Dark Data and ANR

Understanding the ecological impacts of a changing climate in California will require research using a synthesis of historical and contemporary data.  Detailed records of past agricultural, ecological, and climate conditions exist across the state of California in several forms, including paper archives, historic imagery, biological specimens, and digital data. Unfortunately, these materials are often hidden, many are disorganized or degraded, and some exist as “dark archives” that are currently invisible to researchers. The ANR Research and Extension Centers (RECs) provide an example of both the challenges we face and potential benefits we might reap in bringing these data to light. The diversity of REC sites and wealth of historical research and collections makes our efforts in dark data recovery significant: we need to gather and organize historical materials in ways that make them visible to researchers and useable as research data into the future.

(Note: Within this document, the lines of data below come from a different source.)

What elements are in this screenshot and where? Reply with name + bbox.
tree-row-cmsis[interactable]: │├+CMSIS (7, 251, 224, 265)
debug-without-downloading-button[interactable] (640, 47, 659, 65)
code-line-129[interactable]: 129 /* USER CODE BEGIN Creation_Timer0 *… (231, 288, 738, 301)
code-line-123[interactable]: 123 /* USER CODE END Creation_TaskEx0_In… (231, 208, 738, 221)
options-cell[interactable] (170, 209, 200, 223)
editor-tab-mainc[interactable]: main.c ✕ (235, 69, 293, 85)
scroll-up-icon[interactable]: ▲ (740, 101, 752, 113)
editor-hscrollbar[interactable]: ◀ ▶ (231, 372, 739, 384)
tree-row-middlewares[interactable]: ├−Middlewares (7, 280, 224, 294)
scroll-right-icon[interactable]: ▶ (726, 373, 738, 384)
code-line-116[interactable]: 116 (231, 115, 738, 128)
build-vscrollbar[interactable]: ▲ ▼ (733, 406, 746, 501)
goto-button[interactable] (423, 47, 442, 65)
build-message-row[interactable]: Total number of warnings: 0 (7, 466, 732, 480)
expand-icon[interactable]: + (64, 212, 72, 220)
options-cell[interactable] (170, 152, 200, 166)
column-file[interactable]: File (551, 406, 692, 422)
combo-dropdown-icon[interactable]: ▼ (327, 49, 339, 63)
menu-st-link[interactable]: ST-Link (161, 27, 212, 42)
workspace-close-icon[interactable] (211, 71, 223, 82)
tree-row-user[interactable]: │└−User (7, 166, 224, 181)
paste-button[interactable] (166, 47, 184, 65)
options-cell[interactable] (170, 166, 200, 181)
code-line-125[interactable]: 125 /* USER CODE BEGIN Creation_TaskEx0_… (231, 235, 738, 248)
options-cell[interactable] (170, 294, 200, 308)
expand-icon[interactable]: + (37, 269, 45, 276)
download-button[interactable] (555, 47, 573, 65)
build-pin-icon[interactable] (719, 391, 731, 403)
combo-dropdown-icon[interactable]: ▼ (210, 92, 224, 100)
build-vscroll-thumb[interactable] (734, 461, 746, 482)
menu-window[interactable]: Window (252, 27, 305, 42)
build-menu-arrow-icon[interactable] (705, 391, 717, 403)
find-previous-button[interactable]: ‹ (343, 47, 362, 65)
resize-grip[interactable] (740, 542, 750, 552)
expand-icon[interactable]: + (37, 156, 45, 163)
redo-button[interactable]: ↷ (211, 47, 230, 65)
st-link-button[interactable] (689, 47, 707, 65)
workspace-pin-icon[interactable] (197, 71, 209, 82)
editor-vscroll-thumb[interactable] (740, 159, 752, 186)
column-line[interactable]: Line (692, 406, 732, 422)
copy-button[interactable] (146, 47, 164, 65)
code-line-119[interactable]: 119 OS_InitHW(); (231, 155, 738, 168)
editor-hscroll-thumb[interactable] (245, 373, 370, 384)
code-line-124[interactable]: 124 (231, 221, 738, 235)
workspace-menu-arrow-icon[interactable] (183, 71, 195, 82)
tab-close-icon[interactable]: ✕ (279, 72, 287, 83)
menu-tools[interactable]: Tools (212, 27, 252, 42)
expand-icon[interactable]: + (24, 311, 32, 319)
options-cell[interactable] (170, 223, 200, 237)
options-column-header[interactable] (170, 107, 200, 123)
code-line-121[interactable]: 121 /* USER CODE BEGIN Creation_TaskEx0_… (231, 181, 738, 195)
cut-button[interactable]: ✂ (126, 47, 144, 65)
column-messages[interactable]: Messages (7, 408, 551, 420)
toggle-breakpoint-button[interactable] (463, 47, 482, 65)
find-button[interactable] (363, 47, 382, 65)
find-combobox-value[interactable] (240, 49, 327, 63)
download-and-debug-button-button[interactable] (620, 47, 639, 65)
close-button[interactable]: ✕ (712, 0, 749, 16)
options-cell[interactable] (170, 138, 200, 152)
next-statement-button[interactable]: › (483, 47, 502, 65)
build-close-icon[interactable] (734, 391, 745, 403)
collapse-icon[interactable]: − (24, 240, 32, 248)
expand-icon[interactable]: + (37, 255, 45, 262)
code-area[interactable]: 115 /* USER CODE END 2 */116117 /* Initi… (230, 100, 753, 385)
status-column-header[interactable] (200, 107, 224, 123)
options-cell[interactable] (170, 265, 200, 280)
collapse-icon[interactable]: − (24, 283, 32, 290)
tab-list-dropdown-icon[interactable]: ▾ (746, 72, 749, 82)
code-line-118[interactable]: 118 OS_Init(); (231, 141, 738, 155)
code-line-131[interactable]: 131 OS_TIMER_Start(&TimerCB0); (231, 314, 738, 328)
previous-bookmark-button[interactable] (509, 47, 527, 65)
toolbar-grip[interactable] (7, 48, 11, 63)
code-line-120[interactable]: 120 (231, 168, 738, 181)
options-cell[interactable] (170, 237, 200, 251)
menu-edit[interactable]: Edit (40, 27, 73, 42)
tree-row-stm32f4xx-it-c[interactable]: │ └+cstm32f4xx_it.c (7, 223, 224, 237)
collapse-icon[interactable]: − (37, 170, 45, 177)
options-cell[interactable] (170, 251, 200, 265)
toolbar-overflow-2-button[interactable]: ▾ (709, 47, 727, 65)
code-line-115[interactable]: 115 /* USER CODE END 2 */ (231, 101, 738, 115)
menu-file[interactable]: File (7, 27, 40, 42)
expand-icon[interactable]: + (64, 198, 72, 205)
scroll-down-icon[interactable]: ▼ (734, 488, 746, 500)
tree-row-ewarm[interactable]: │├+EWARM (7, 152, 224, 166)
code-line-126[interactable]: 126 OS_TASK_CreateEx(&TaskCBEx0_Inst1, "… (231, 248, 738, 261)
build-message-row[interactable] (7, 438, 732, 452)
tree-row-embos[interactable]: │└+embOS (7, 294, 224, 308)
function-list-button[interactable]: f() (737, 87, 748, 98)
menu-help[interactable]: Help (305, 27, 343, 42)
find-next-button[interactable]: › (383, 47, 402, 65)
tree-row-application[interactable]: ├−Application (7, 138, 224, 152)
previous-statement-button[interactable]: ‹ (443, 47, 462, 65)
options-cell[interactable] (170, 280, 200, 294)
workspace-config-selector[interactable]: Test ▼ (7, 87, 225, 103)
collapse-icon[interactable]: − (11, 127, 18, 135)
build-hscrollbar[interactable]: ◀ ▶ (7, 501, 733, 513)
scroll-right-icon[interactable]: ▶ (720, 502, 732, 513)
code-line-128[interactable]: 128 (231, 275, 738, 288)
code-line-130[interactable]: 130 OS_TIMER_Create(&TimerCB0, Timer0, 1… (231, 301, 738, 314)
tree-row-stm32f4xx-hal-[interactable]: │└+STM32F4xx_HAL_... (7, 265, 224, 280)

The UC ANR IGIS statewide program has recently created a database, the IGIS InfoBase, for the purpose of archiving historical and current research documents and data from the Research and Extension Center (REC) sites. Currently, contributions from the RECs to ANR InfoBase includes PDFs of publications, and site descriptions; excel documents of tabular research data; GIS shapefiles; imagery (including both aerial imagery and ground level photographs); and metadata, schemas, and/or abstracts that describe the datasets. InfoBase’s web portal allows users to explore, view and link the content of the database both spatially, using a map tool, and categorically, using key word searches.  Some biological collections from the RECs are being added to the database. For example, a recent grant lead by the Berkeley Initiative on Global Change Biology has digitized biological collections from Hopland REC. Other key historical datasets are also being made available. The Wieslander Vegetation Type Mapping Project has digitized hundreds of photographs, maps, and other records from statewide ecological surveys conducted during the 1920s and 30s, and these data have been made available for researchers through an API. Collectively, these data are vast and full of research potential. A recent effort documented changes in forest structure over 80 years in California through a synthesis of historical and contemporary forest structure data (McIntyre et al. 2015). However, in many cases they are not available in a format that is required for analysis and research, and in other cases they are difficult to find, as our best record of them might be in a scanned research report.

The ANR Dark Data Initiative would focus around the following questions:

1.  What historical materials are available in the REC system for research on the impact of a changing climate on ecological, biological and agricultural systems?

2.  What key cases of historic research need to be captured to ensure scientific progress?

3.  What are the best protocols to find, digitize, display, and promote the use of these materials?

The overall goal of this effort would be to 1) highlight three key cases where data can be located, digitized, added to InfoBase, and made available widely to researchers; and 2) develop a protocol to move forward given that additional funding were secured from external sources.